When China and US join hands, the world benefits
Updated: 2015-09-28 08:05
Chinese President Xi Jinping (R) is welcomed by US President Barack Obama (L) at the South Lawn of the White House in Washington DC, the United States, Sept 25, 2015. Xi arrived in Washington, the second stop of his first state visit to the United States, on Thursday after a busy two-and-a-half-day stay in West Coast hub Seattle. [Photo/Xinhua]
It does not matter precisely how their ties are rhetorically framed - "new type of major-country relationship" or otherwise. China and the United States need a clear sense of direction as their relations approach a critical crossroad, and, as the latest talk about "frenemy-ship" indicates, could go either way.

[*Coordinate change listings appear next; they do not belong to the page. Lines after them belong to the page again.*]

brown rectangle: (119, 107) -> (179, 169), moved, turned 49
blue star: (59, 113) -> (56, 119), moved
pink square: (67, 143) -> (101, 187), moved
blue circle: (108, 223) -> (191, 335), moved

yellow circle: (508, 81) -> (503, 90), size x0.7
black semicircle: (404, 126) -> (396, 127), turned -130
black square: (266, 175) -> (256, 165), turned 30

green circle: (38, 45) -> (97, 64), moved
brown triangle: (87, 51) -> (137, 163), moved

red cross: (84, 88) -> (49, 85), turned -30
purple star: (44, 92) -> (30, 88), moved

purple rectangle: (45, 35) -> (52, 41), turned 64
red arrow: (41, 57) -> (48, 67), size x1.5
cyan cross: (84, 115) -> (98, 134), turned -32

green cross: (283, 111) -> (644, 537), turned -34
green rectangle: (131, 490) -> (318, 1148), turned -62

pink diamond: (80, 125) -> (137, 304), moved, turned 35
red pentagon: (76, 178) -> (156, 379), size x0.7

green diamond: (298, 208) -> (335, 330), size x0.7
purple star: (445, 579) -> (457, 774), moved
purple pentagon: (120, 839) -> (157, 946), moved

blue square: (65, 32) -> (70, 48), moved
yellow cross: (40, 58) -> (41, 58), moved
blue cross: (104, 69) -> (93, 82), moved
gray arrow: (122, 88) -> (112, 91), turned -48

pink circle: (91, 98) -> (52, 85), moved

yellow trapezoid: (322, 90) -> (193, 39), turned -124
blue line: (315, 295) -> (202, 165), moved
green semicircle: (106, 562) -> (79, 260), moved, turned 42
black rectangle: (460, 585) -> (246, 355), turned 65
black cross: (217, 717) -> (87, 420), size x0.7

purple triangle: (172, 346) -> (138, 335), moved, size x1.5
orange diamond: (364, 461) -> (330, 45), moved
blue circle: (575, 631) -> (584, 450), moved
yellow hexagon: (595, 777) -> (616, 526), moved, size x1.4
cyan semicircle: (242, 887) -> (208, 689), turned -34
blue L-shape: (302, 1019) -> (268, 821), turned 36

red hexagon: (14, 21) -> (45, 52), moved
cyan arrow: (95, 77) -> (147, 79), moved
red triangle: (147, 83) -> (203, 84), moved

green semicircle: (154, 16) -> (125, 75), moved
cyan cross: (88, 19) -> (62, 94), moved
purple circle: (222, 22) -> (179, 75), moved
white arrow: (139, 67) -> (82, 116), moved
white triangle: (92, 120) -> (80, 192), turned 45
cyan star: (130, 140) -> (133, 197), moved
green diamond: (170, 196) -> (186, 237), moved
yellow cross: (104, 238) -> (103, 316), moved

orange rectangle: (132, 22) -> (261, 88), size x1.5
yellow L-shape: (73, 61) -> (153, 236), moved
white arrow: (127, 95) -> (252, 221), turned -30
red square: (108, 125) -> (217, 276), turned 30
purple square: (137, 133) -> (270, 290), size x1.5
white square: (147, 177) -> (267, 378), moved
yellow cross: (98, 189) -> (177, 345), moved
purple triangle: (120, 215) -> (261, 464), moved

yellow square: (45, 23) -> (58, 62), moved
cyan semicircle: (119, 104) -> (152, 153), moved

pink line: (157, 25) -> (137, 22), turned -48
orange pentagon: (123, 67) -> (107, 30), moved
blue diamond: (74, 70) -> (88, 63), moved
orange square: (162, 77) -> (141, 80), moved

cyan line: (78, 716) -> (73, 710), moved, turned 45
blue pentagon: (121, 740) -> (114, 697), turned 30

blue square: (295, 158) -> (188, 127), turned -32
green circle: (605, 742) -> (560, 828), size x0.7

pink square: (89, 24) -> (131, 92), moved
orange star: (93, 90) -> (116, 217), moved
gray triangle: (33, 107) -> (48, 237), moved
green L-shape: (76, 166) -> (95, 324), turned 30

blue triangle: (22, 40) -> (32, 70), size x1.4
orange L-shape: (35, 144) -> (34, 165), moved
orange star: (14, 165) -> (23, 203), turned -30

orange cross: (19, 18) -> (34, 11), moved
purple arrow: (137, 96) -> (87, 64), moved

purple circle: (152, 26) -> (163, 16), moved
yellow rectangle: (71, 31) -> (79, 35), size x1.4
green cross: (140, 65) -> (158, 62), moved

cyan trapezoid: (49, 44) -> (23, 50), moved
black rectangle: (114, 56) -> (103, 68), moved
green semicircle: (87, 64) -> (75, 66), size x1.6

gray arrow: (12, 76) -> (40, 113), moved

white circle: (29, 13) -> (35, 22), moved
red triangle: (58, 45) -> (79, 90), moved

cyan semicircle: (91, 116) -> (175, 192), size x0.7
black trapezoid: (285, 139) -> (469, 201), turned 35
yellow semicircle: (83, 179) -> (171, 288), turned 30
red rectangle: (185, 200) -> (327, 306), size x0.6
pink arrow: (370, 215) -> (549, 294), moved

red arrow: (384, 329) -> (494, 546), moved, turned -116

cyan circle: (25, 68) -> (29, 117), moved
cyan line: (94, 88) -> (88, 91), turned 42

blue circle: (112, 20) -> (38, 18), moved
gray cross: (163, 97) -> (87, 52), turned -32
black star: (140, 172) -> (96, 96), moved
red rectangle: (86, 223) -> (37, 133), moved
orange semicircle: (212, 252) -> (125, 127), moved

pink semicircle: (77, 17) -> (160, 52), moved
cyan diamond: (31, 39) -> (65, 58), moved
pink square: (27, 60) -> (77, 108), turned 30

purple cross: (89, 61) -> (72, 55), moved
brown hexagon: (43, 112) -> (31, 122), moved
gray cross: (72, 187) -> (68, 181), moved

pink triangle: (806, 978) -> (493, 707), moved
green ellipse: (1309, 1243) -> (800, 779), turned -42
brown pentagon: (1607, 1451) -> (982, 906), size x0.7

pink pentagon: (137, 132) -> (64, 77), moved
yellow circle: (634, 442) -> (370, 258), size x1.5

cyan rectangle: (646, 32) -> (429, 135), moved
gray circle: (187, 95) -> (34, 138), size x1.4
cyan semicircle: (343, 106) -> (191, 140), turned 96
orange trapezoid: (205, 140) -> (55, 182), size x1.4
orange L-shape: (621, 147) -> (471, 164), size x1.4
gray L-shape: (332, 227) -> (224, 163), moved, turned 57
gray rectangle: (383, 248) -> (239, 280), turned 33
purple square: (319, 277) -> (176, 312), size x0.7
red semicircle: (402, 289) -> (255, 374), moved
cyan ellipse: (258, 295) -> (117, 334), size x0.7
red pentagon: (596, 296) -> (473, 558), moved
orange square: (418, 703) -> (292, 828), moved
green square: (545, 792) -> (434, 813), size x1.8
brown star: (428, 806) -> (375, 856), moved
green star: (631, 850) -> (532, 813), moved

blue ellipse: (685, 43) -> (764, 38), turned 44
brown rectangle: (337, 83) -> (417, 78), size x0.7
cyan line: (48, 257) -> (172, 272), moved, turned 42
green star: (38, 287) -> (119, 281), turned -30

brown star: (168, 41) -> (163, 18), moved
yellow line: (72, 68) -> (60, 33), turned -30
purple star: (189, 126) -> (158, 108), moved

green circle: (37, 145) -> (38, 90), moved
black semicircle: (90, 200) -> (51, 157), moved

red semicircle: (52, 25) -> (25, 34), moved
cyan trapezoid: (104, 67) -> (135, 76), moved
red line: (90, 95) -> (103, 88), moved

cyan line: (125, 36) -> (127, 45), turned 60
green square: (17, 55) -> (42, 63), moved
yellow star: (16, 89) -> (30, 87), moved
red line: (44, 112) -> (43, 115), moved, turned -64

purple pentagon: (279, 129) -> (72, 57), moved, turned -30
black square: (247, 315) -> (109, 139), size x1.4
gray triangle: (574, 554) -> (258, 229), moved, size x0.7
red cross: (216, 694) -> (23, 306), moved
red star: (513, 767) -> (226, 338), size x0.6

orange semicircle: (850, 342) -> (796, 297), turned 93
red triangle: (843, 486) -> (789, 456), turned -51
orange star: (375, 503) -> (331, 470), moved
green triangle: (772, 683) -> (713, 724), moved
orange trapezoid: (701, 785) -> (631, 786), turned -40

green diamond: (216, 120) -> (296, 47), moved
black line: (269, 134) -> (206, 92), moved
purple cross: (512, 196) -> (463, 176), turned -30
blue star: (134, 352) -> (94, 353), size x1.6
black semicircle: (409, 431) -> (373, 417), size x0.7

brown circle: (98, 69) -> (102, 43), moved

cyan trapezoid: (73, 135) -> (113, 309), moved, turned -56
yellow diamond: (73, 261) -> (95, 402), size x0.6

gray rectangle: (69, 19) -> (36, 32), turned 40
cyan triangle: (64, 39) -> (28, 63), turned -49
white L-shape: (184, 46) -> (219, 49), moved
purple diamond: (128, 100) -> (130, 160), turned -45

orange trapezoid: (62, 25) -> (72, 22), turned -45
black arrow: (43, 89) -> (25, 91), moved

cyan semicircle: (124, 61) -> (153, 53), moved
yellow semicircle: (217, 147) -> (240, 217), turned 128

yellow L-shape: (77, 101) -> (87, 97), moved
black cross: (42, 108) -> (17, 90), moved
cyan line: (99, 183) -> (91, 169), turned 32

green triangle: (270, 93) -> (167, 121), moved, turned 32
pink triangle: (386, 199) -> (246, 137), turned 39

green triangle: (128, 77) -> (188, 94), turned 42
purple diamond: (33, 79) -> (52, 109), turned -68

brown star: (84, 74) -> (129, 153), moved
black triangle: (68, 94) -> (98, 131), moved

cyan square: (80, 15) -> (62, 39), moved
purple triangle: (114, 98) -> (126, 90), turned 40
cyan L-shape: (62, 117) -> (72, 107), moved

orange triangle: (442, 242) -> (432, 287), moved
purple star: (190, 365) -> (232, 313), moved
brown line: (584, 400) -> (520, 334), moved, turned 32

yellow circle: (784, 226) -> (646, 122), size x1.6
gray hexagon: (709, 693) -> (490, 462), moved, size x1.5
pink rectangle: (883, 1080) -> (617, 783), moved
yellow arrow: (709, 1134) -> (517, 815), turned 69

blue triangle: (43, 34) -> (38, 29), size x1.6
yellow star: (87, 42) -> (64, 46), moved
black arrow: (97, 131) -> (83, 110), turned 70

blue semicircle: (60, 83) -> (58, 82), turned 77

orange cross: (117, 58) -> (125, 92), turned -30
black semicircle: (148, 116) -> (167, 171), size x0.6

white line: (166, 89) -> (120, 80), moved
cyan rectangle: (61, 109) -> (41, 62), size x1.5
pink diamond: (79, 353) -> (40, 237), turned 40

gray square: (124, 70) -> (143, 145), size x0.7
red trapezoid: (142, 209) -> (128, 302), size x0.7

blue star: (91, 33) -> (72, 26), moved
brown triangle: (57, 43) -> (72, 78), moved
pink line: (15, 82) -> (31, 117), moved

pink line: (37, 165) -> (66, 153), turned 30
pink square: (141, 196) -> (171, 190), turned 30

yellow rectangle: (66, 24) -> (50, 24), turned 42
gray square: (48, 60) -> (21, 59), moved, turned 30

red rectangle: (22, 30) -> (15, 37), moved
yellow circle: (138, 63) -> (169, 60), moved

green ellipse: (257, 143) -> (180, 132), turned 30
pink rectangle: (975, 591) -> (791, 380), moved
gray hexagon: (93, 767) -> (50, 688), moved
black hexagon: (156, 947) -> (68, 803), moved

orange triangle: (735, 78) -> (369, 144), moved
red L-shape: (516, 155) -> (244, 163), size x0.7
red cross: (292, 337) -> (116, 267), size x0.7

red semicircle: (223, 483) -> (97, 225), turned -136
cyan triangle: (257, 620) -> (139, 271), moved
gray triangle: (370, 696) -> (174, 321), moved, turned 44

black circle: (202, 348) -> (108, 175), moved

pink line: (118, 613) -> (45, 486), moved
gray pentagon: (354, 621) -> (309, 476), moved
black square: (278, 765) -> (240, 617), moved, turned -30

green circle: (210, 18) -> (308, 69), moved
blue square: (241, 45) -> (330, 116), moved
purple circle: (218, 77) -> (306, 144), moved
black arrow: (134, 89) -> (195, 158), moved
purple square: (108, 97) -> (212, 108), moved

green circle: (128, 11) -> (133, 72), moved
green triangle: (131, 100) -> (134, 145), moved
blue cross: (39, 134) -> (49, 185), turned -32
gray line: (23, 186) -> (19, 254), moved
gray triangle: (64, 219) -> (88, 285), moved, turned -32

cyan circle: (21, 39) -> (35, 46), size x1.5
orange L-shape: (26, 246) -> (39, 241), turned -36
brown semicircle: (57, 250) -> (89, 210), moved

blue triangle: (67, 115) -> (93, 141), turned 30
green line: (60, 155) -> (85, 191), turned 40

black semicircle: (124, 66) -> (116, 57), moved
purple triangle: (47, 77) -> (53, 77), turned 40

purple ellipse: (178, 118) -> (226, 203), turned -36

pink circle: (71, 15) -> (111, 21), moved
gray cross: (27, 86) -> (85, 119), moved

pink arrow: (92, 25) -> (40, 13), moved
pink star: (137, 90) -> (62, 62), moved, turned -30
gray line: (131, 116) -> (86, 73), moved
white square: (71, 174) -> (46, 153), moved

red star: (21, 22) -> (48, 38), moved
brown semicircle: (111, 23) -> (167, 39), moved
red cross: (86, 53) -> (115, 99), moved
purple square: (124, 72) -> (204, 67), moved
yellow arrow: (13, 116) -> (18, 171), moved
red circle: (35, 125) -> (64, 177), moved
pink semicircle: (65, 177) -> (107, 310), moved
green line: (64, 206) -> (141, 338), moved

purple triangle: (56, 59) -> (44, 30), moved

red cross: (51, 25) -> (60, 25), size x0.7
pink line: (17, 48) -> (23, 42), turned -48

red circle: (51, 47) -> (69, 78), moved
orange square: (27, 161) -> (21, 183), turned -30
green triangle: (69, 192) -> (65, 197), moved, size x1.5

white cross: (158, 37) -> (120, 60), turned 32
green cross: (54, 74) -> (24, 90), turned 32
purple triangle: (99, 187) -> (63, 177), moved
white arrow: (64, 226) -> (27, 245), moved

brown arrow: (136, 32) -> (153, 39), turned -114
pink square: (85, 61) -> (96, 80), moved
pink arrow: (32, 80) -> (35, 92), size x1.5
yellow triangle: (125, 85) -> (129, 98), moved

So, it matters whether each side gets reassurance that it can count on the due respect of the other. It also matters whether President Xi Jinping's visit has been successful - to both Beijing and Washington, actually the world at large.
Judging from the lists of achievements Beijing and Washington have published, the visit was nothing but a success - a big one from Beijing's perspective.
As some have observed, Chinese media have sounded more upbeat about the visit, and rightfully so, for it offered a badly needed dose of optimism for the worrisome state of bilateral ties.
That Beijing has published a much longer and detailed - 49-item - "achievements check-list" than Washington's "fact sheet" reveals a subtle difference in perspectives. While Washington dwells on hard facts, Beijing cherishes everything conducive to stabilizing ties.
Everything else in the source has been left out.